I love getting together with family and friends over the Christmas holidays. Nothing is more important to me than my family and my friends. Every year for about a decade or so, I have taken time off work from December 24 until the first Monday or Tuesday after New Years Day. And in that week or so, I make myself available to spend as much time with those that matter to me.
Throughout the year, I wish for world peace and goodwill towards one another. But at this time of year, when many religions consider this a sacred time, I'm especially hopeful that we all put our differences aside and take a break from all the hate.
But I can do without all the packaging, all the trimming, and all the commercialization that comes at this time of year. And the earlier that the retail market seems to push that commercialization on us (do we really need to hear Christmas jingles and see the festive decorations before Remembrance Day? do Americans enjoy combining a time to be thankful with a season to be fighting over the last Xbox on the shelf?), the more the spirit of the season gets sucked out of me.
I like low key. I like simple.
I'm perfectly happy to head out on my family's annual pilgrimage to the Thomas Tree Farm, where the kids play an integral part in helping choose our Christmas tree. I love how they get excited about riding the horse-drawn wagon, navigating the seemingly endless rows of evergreens until they see their ideal size and shape, about the ride back from the fields, where they partake in home-made oatmeal cookies and hot chocolate, and sit by the log fire. It's a great family event.

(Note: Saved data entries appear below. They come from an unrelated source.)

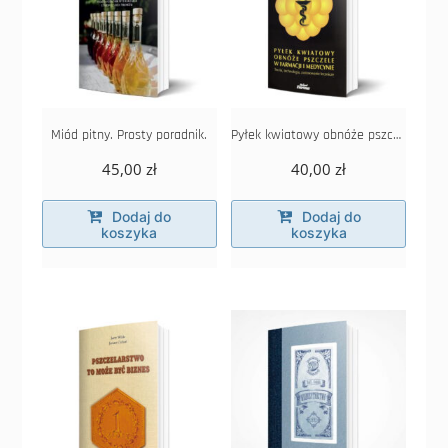
Miód pitny. Prosty poradnik.
Pyłek kwiatowy obnóże pszczele w farmacji i medycynie
45,00
zł
40,00
zł
Dodaj do
Dodaj do
koszyka
koszyka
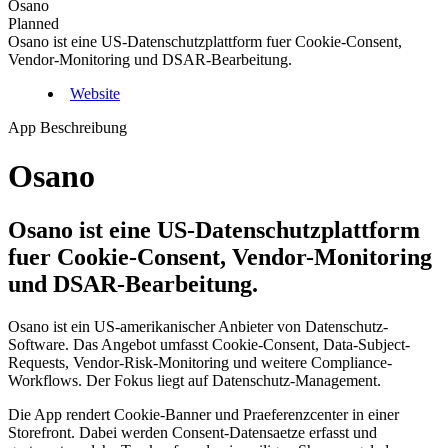
Osano
Planned
Osano ist eine US-Datenschutzplattform fuer Cookie-Consent,
Vendor-Monitoring und DSAR-Bearbeitung.
Website
App Beschreibung
Osano
Osano ist eine US-Datenschutzplattform
fuer Cookie-Consent, Vendor-Monitoring
und DSAR-Bearbeitung.
Osano ist ein US-amerikanischer Anbieter von Datenschutz-
Software. Das Angebot umfasst Cookie-Consent, Data-Subject-
Requests, Vendor-Risk-Monitoring und weitere Compliance-
Workflows. Der Fokus liegt auf Datenschutz-Management.
Die App rendert Cookie-Banner und Praeferenzcenter in einer
Storefront. Dabei werden Consent-Datensaetze erfasst und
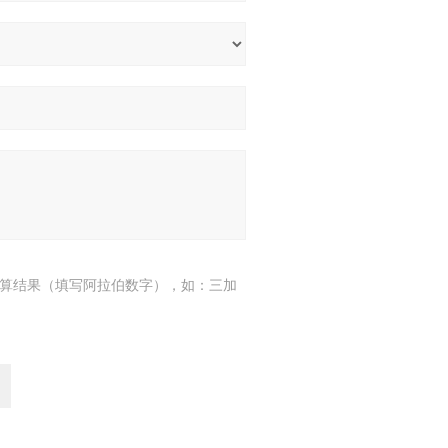
算结果（填写阿拉伯数字），如：三加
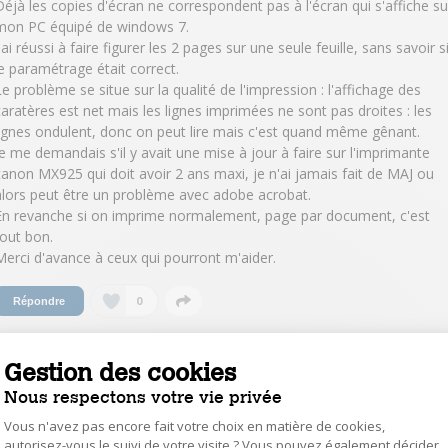
Déjà les copies d'écran ne correspondent pas à l'écran qui s'affiche su
mon PC équipé de windows 7.
'ai réussi à faire figurer les 2 pages sur une seule feuille, sans savoir s
le paramétrage était correct.
Le problème se situe sur la qualité de l'impression : l'affichage des
caratères est net mais les lignes imprimées ne sont pas droites : les
lignes ondulent, donc on peut lire mais c'est quand même gênant.
Je me demandais s'il y avait une mise à jour à faire sur l'imprimante
canon MX925 qui doit avoir 2 ans maxi, je n'ai jamais fait de MAJ ou
alors peut être un problème avec adobe acrobat.
En revanche si on imprime normalement, page par document, c'est
tout bon.
Merci d'avance à ceux qui pourront m'aider.
0
Répondre
nsulter les 3 réponses à la question qualité
Gestion des cookies
mpression avec adobe acrobat sur mx 925
Nous respectons votre vie privée
Vous n'avez pas encore fait votre choix en matière de cookies,
JeandanyH5769
autorisez-vous le suivi de votre visite ? Vous pouvez également décider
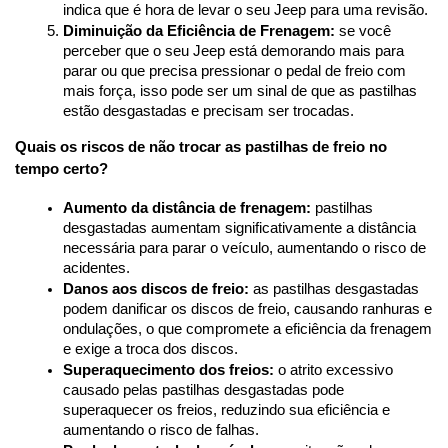
indica que é hora de levar o seu Jeep para uma revisão.
Diminuição da Eficiência de Frenagem:
 se você 
perceber que o seu Jeep está demorando mais para 
parar ou que precisa pressionar o pedal de freio com 
mais força, isso pode ser um sinal de que as pastilhas 
estão desgastadas e precisam ser trocadas.
Quais os riscos de não trocar as pastilhas de freio no 
tempo certo?
Aumento da distância de frenagem:
 pastilhas 
desgastadas aumentam significativamente a distância 
necessária para parar o veículo, aumentando o risco de 
acidentes.
Danos aos discos de freio:
 as pastilhas desgastadas 
podem danificar os discos de freio, causando ranhuras e 
ondulações, o que compromete a eficiência da frenagem 
e exige a troca dos discos.
Superaquecimento dos freios:
 o atrito excessivo 
causado pelas pastilhas desgastadas pode 
superaquecer os freios, reduzindo sua eficiência e 
aumentando o risco de falhas.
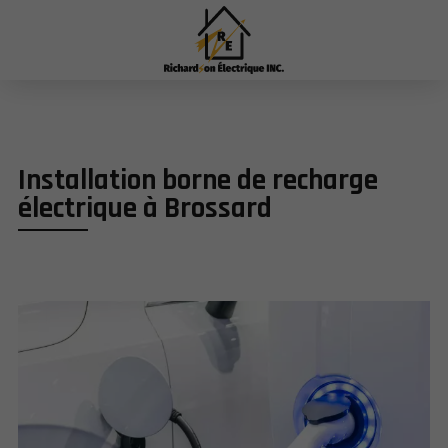
Installation borne de recharge
électrique à Brossard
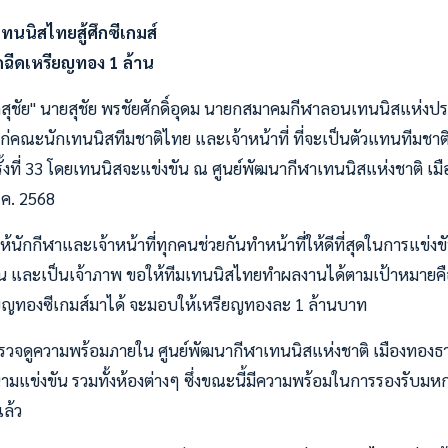
เทนนิสไทยสู้ศึกซีเกมส์
ดฉีดเหรียญทอง 1 ล้าน
"บิ๊กสุชัย" นายสุชัย พรชัยศักดิ์อุดม นายกสมาคมกีฬาลอนเทนนิสแห
แก่คณะนักเทนนิสทีมชาติไทย และเจ้าหน้าที่ ที่จะเป็นตัวแทนทีมชาต
รั้งที่ 33 โดยเทนนิสจะแข่งขัน ณ ศูนย์พัฒนากีฬาเทนนิสแห่งชาติ เม
ธ.ค. 2568
ห้นักกีฬาและเจ้าหน้าที่ทุกคนช่วยกันทำหน้าที่ให้ดีที่สุดในการแข่งขันกี
าน และเป็นเจ้าภาพ ขอให้ทีมเทนนิสไทยทำผลงานได้ตามเป้าหมายคื
รียญทองซีเกมส์มาได้ จะมอบให้เหรียญทองละ 1 ล้านบาท
ตรวจดูความพร้อมภายใน ศูนย์พัฒนากีฬาเทนนิสแห่งชาติ เมืองทองธานี
มแข่งขัน รวมทั้งห้องต่างๆ ซึ่งขณะนี้มีความพร้อมในการรองรับมหกร
แล้ว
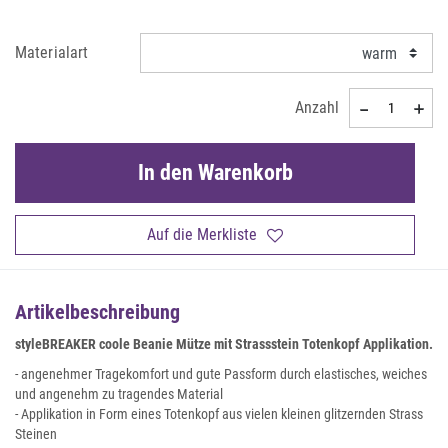
Materialart
Anzahl
In den Warenkorb
Auf die Merkliste
Artikelbeschreibung
styleBREAKER coole Beanie Mütze mit Strassstein Totenkopf Applikation.
- angenehmer Tragekomfort und gute Passform durch elastisches, weiches
und angenehm zu tragendes Material
- Applikation in Form eines Totenkopf aus vielen kleinen glitzernden Strass
Steinen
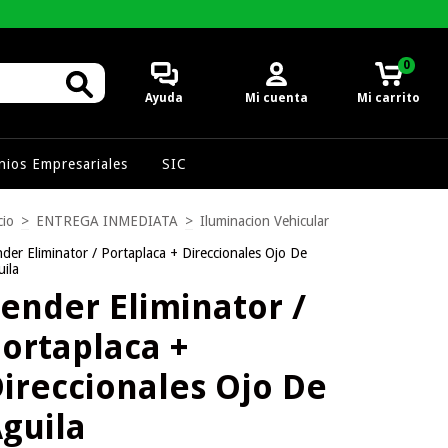
0
Ayuda
Mi cuenta
Mi carrito
ios Empresariales
SIC
cio
>
ENTREGA INMEDIATA
>
Iluminacion Vehicular
der Eliminator / Portaplaca + Direccionales Ojo De
ila
ender Eliminator /
ortaplaca +
ireccionales Ojo De
guila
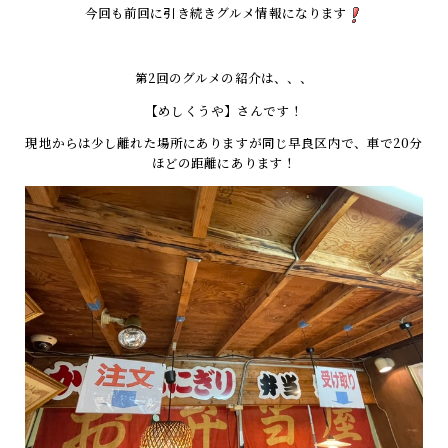
今回も前回に引き続きグルメ情報になります
第2回のグルメの紹介は、、、
【めしくうや】さんです！
現地からは少し離れた場所にありますが同じ早良区内で、車で20分
ほどの距離にあります！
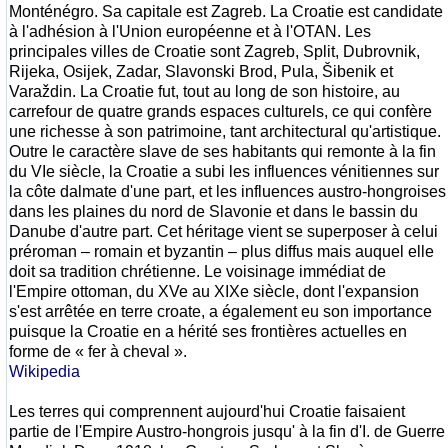
Monténégro. Sa capitale est Zagreb. La Croatie est candidate
à l'adhésion à l'Union européenne et à l'OTAN. Les
principales villes de Croatie sont Zagreb, Split, Dubrovnik,
Rijeka, Osijek, Zadar, Slavonski Brod, Pula, Šibenik et
Varaždin. La Croatie fut, tout au long de son histoire, au
carrefour de quatre grands espaces culturels, ce qui confère
une richesse à son patrimoine, tant architectural qu'artistique.
Outre le caractère slave de ses habitants qui remonte à la fin
du VIe siècle, la Croatie a subi les influences vénitiennes sur
la côte dalmate d'une part, et les influences austro-hongroises
dans les plaines du nord de Slavonie et dans le bassin du
Danube d'autre part. Cet héritage vient se superposer à celui
préroman – romain et byzantin – plus diffus mais auquel elle
doit sa tradition chrétienne. Le voisinage immédiat de
l'Empire ottoman, du XVe au XIXe siècle, dont l'expansion
s'est arrêtée en terre croate, a également eu son importance
puisque la Croatie en a hérité ses frontières actuelles en
forme de « fer à cheval ».
Wikipedia
Les terres qui comprennent aujourd'hui Croatie faisaient
partie de l'Empire Austro-hongrois jusqu' à la fin d'I. de Guerre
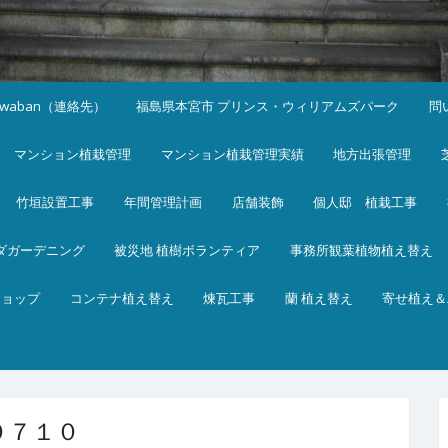
iwaban（連絡先）
福島県本宮市 プリンス・ウィリアムズパーク
問
マンション植栽管理
マンション植栽管理実績
地方出張管理
竹垣設置工事
年間管理計画
店舗装飾
個人邸 植栽工事
ダガーデニング
被災地 植樹ボランティア
事務所観葉植物植え替え
ショップ
コンテナ植え替え
煉瓦工事
蘭 植え替え
寄せ植え＆
０７１０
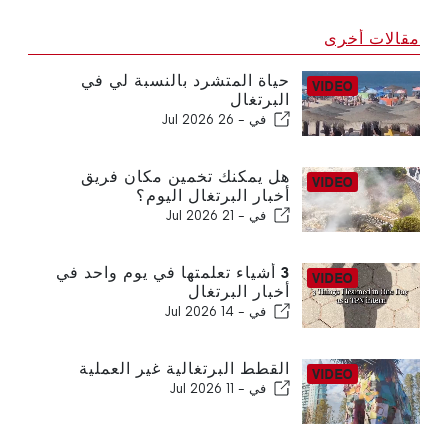
مقالات أخرى
حياة المتشرد بالنسبة لي في
البرتغال
في -
26 Jul 2026
هل يمكنك تخمين مكان فريق
أخبار البرتغال اليوم؟
في -
21 Jul 2026
3 أشياء تعلمتها في يوم واحد في
أخبار البرتغال
في -
14 Jul 2026
القطط البرتغالية غير العملية
في -
11 Jul 2026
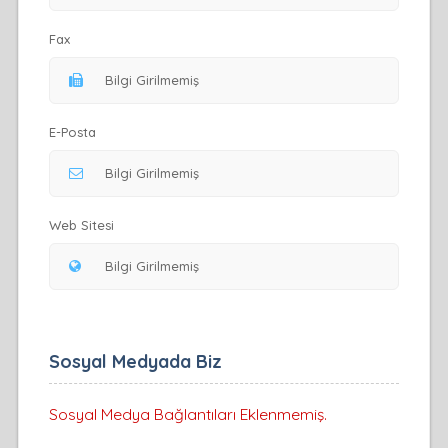
Fax
E-Posta
Web Sitesi
Sosyal Medyada Biz
Sosyal Medya Bağlantıları Eklenmemiş.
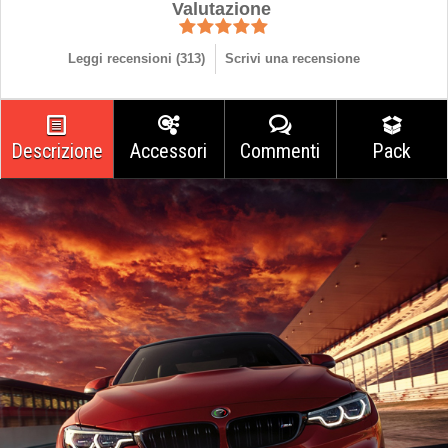
Valutazione
Leggi recensioni (
313
)
Scrivi una recensione
Descrizione
Accessori
Commenti
Pack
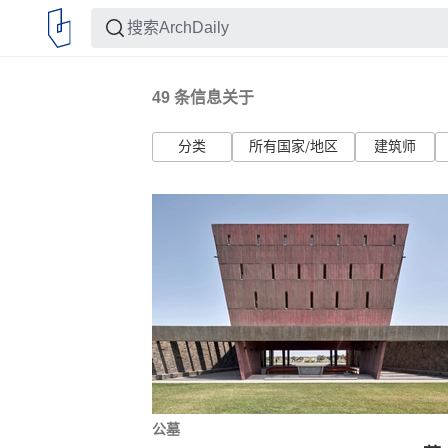
49
条信息关于
分类
所有国家/地区
建筑师
公墓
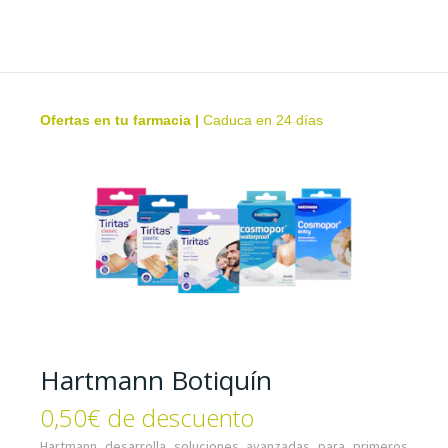
Ofertas en tu farmacia
|
Caduca en 24 días
Hartmann Botiquín
0,50€ de descuento
Hartmann desarrolla soluciones avanzadas para primeros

I'm not against the Christmas tree. My family celebrates Christmas—the peace and time with family and friends—and that holiday tradition includes the tree.
I can do without covering our house in exterior lights, and for the past few years I've kept it at a minimum: last year, we had so few lights outside that you wouldn't know that we celebrated Christmas at all. And I feel (that is, it's my personal taste) that houses that are wrapped in thousands of multicoloured lights and have every part of the lawn filled with fake reindeer, snowmen, and Santas are an eyesore.
But that's just me.
And I don't feel that all Christmas lights are distasteful.
I do like seeing a simple string of light or a bush or tree lit up. I prefer a single colour used, or at the most, two. I like low key. I like simple.
And I really like the lights that are installed on the trees in the downtown core. They add colour to what is otherwise a dark and bland part of town, particularly at night, when parts become almost a ghost town.
I especially love the lights on Parliament Hill and at the War Memorial. These landmarks are beautiful on their own, but in the bleakness of this dark time of year, they give life. Every year, I take the time to go downtown and capture these lights. It's part of my holiday tradition.
I may be curmudgeony during this time of year, but it's not the spirit of the holidays that get to me. It's all the overpackaging that seems to cover and smother it.